Despite the hugely different life experiences that Denis and I have had, I tried to keep Padre Flor´s words in mind. Perhaps what I could give---a smile, the extension of a hand, and an open heart and mind were enough. At the very least, they were a beginning , a beginning of an exchange and understanding that will hoefully grow and become an exchange and understanding on a much larger level.

Buen Pastor

A shelter for migrants who have been injured and lost limbs from traveling on the train. Also, a place others who need medical attention can come without having to pay.

After getting a formal tour of the place, and hearing the opinions held by the two men who worked there full time, we had the chance to talk with some of the men who were staying at the shelter.

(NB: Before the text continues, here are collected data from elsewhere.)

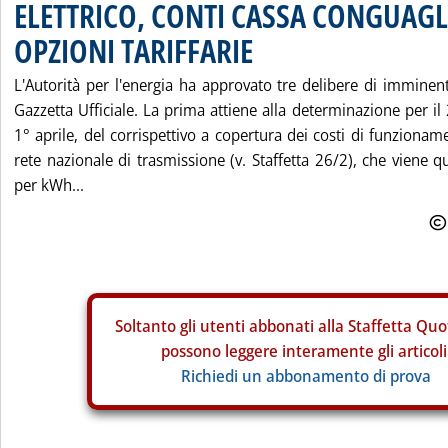
ELETTRICO, CONTI CASSA CONGUAGL
OPZIONI TARIFFARIE
L'Autorità per l'energia ha approvato tre delibere di imminen
Gazzetta Ufficiale. La prima attiene alla determinazione per i
1° aprile, del corrispettivo a copertura dei costi di funzionam
rete nazionale di trasmissione (v. Staffetta 26/2), che viene qu
per kWh...
Soltanto gli
utenti abbonati alla Staffetta Quo
possono leggere interamente gli articoli
Richiedi un abbonamento di prova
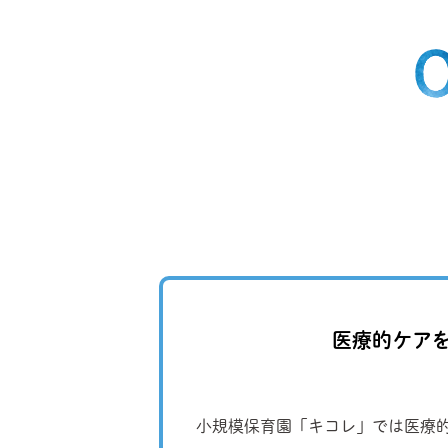
医療的ケア
小規模保育園「キコレ」では医療的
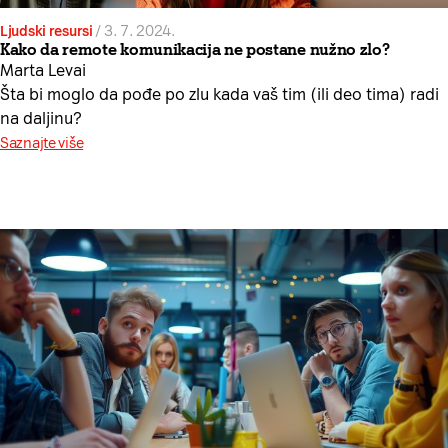
Ljudski resursi
/
3. 7. 2024.
Kako da remote komunikacija ne postane nužno zlo?
Marta Levai
Šta bi moglo da pođe po zlu kada vaš tim (ili deo tima) radi
na daljinu?
Saznajte više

One of the elderly men who was there recovering from surgery, and not because of an accident on the train. When I introduced myself, he slipped in his false teeth and began to sing. After that we had began and exchange of songs. He would sing, and then some of us would chose a song, and sing something back for him. It was that way for a number songs---a reminder of the simple joys that can sustain our minds, when our bodies fail us.

Friday, March 5, 2010

Santa Anita

Santa Anita was one of the most interesting and welcoming communities we have visited, in my opinion. The community is largely made up of ex-guerrillas of the URNG who decided, after the war, to create an autonomous community. Santa Anita survives economically by selling organic coffee and bananas on land that they work themselves. The community bought the land, although they are still trying to pay off the loan, and has built schools and a health center. All of the buildings are painted with colorful murals that they use to teach the youth the history of Guatemala, the URNG, and the importance of the land.

We walked through the coffee and banana plantation to a lovely waterfall and enjoyed relaxing and cooling off. It was so nice to see the beautiful environment and to recognize how important the land is to this community.

In the evening we had the opportunity to speak with a community member named Marconi. Marconi is an ex-guerrilla who fought in the mountains for four years. He spent another eleven years helping to organize during the 36 year war. I asked him about his experience in the mountains, to which he replied that it was very, very difficult. He said it rained constantly and they were always soaked, tired, and hungry. The most difficult part, to him, was to see a compañero fall at his side. But, he said they knew it was war and they were mentally prepared because they were fighting for something they believe so strongly in.

Throughout our talk with Marconi, what moved me most was Marconi´s demeanor. For him to have fought so hard and suffered so much and still be sitting here and speaking to us with such a a gentle and kind spirit is just amazing. He still holds hope that one day he will own his land and be free of the debt and that his children will not have to struggle like he did.